Sont déjà critiqués le
recours à des mécanismes innomés, ainsi que l’octroi des instruments à des
conditions préférentielles traduisant une absence de prise de risque
actionnarial.
Cette même doctrine
administrative va encore stigmatiser (cf. BOI-RPPM-RCM-40-50-30)

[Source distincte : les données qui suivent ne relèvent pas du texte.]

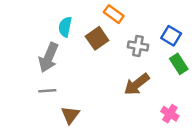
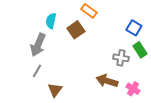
gray cross: (138, 46) -> (121, 58), moved
brown arrow: (137, 84) -> (107, 81), moved, turned 55
gray line: (47, 91) -> (37, 71), turned -56

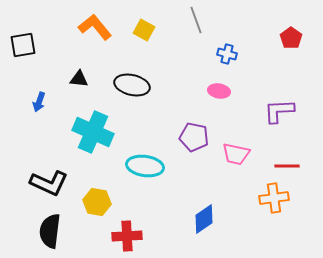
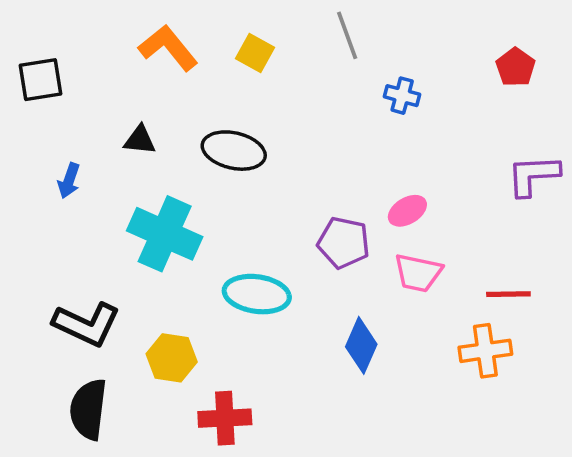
pink ellipse: (219, 91) -> (407, 211), moved, turned -40
purple L-shape: (279, 111) -> (533, 175), moved
blue diamond: (204, 219) -> (361, 345), moved, turned -32

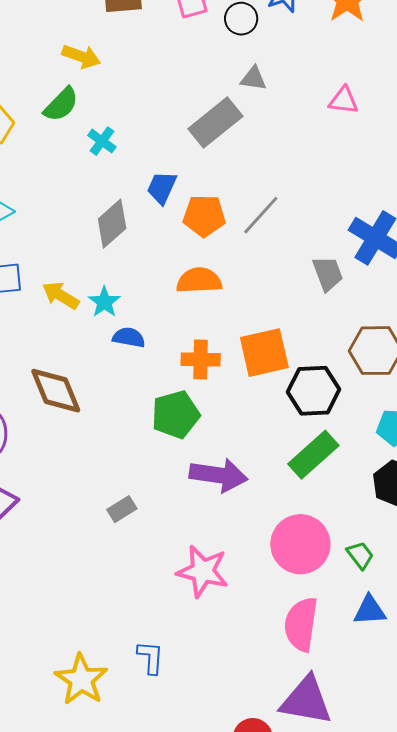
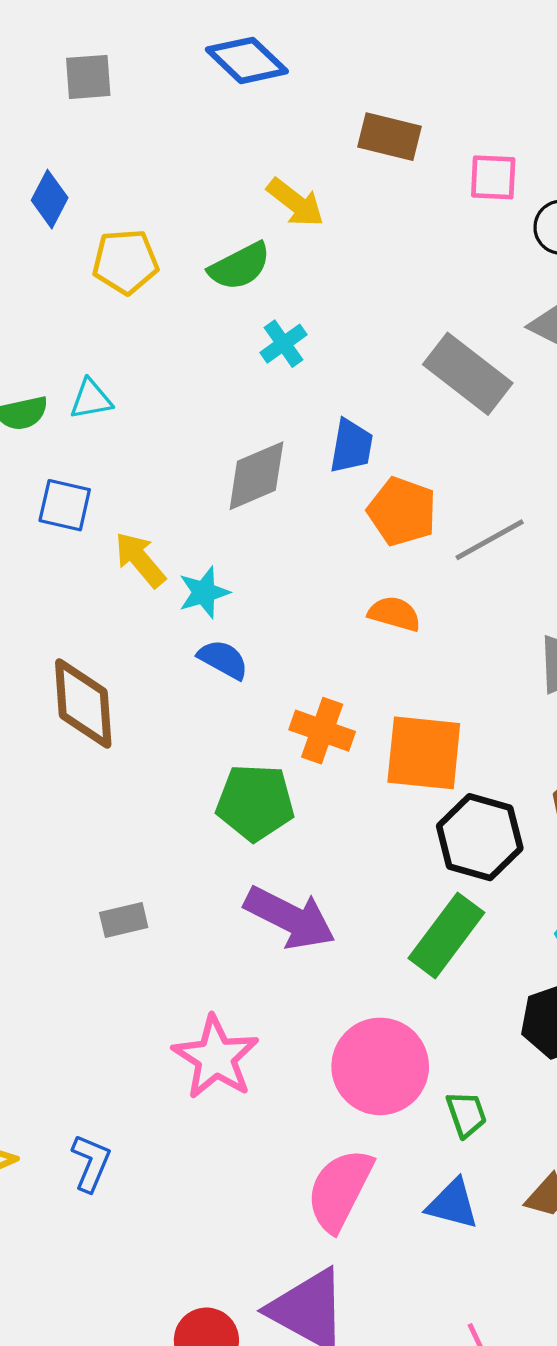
gray rectangle: (215, 123) -> (468, 374), turned 58
blue trapezoid: (162, 188) -> (351, 446), turned 147
orange semicircle: (199, 281) -> (394, 614), moved, size x0.7
green rectangle: (313, 455) -> (446, 935), turned -30

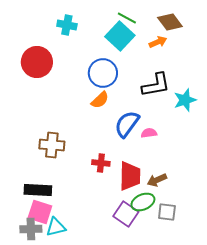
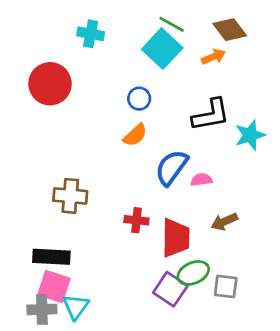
blue circle: (103, 73) -> (139, 99), size x0.6
brown arrow: (157, 180) -> (224, 222), moved
cyan triangle: (56, 227) -> (76, 307), turned -40

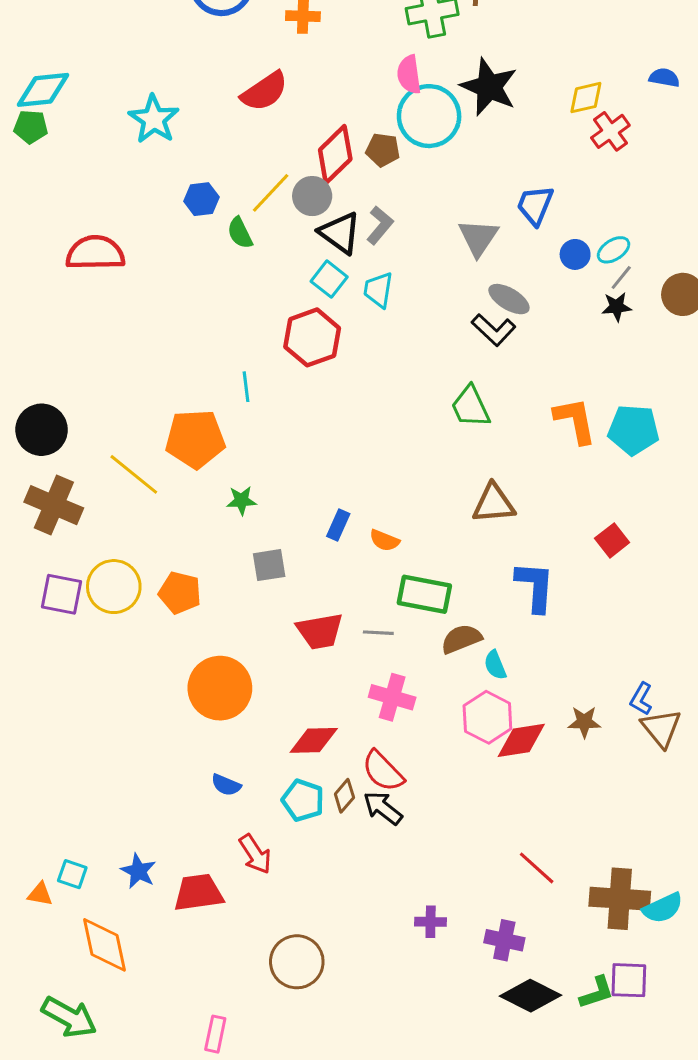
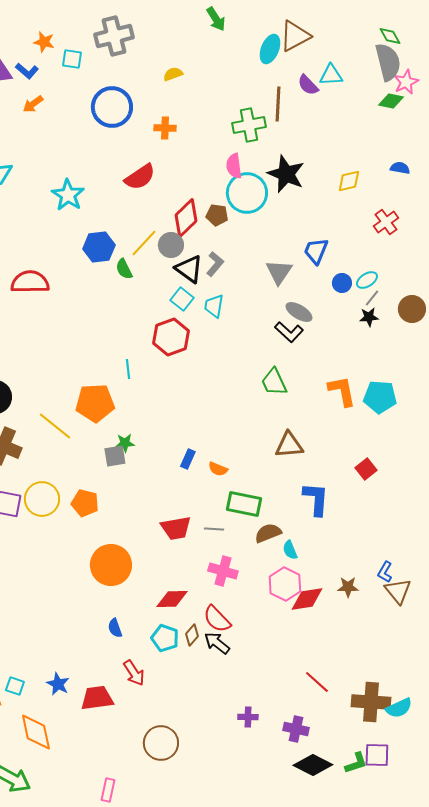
red cross: (610, 131) -> (386, 222), moved
blue hexagon: (201, 199) -> (99, 247), size x1.4
gray square: (269, 565) -> (115, 456), moved
blue semicircle: (226, 785) -> (115, 628), turned 48

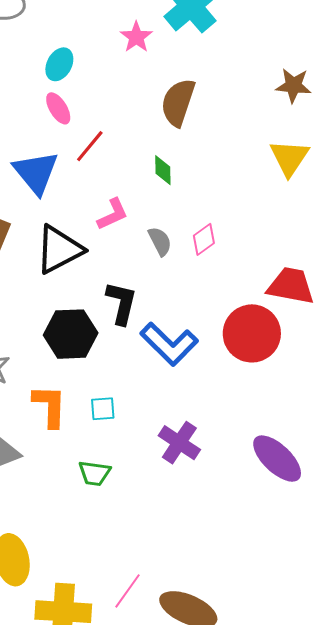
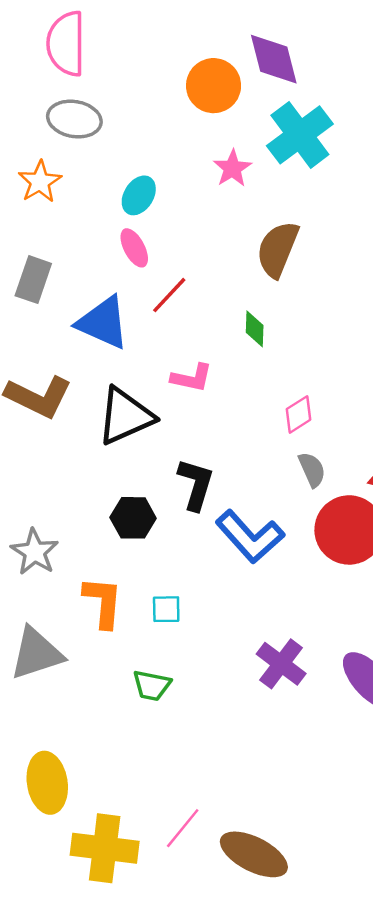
blue triangle: (36, 172) -> (103, 323), turned -30
pink L-shape: (113, 214) -> (192, 378), turned 33
gray semicircle: (160, 241) -> (312, 470), moved
black hexagon: (71, 334) -> (133, 518), size x0.7
purple cross: (179, 443) -> (281, 664), moved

les pratiques consistant à « [..] inscrire dans le plan des
titres non cotés à une valeur de convenance, éventuellement minorée, afin de
contourner la règle de plafonnement des versements sur le PEA ».
Cette
hostilité administrative trouve son aboutissement dans la publication en avril 2015
d’une cartographie des montages frauduleux stigmatisant les
management packages.
- L’émergence du critère
quantitatif (ou la juste valorisation des instruments actionnariaux et la prise
d’un risque actionnarial)
Le
juge de l’impôt s’est efforcé de séparer le bon grain de l’ivraie en affirmant
que si la qualité de manager n’était pas incompatible avec celle d’associé,
encore convenait-il que ledit manager souscrive un véritable risque
actionnarial, excluant de facto les situations dans lesquelles tantôt les
conditions d’octroi des instruments actionnariaux (et notamment les prix
préférentiels) tantôt les conditions de réalisation du gain gommaient ce risque
actionnarial.
- De Serfaty en passant par
Gaillochet et G7-Quinette : le balancier jurisprudentiel
Par
deux décisions de principe, le juge fiscal va, sinon sanctuariser la
distinction entre les statuts de salarié et d’associé, à tout le moins énoncer
que « ce n’est qu’exceptionnellement lorsque le gain en capital
s’analyse comme la contrepartie directe d’une activité personnelle déployée par
le cédant, exercée à titre professionnel, en vue d’augmenter la valeur des
titres cédés, qu’il doit être requalifié en revenu innomé voire en salaires »
[ CE
10ème et 9ème s.sect. 18 janvier 2006, n° 265790 et
265791, Serfaty ; CE 7ème et 8ème s.sect. 7 nov 2008
n° 301642, Fontana de Framond ].
Il va encore sanctionner les
situations dans lesquelles le risque actionnarial est réduit voire supprimé,
tantôt lors de l’acquisition de la qualité d’associé par le salarié, tantôt lors
de la cession finale de ses droits sociaux, au travers la condamnation :
- « de l’octroi
d’actions à prix préférentiel à des salariés » (CAA Nancy, 2ème
ch., 16 mai 2007 n° 05NC00560 Weingassel) ;
- « de l’absence de
prise d’un risque actionnarial à raison du caractère modique de
l’investissement du manager» s’agissant d’une promesse unilatérale de vente
consentie par des investisseurs à un dirigeant (CE 3ème et 8ème
s.sect. 26 sept 2014 n°365573 (Gaillochet) D. Fiscal n° 16, avril 2019,
Management package : confirmations et nouveaux enseignements) ;
- « de la cession à
des prix différenciés de titres de même nature, en augmentant le prix de
cession des titres des managers pour y intégrer une rétrocession de plus-value supportée
par les investisseurs financiers » (CE 15 fev. 2019 n° 408867 (HRMF) (D.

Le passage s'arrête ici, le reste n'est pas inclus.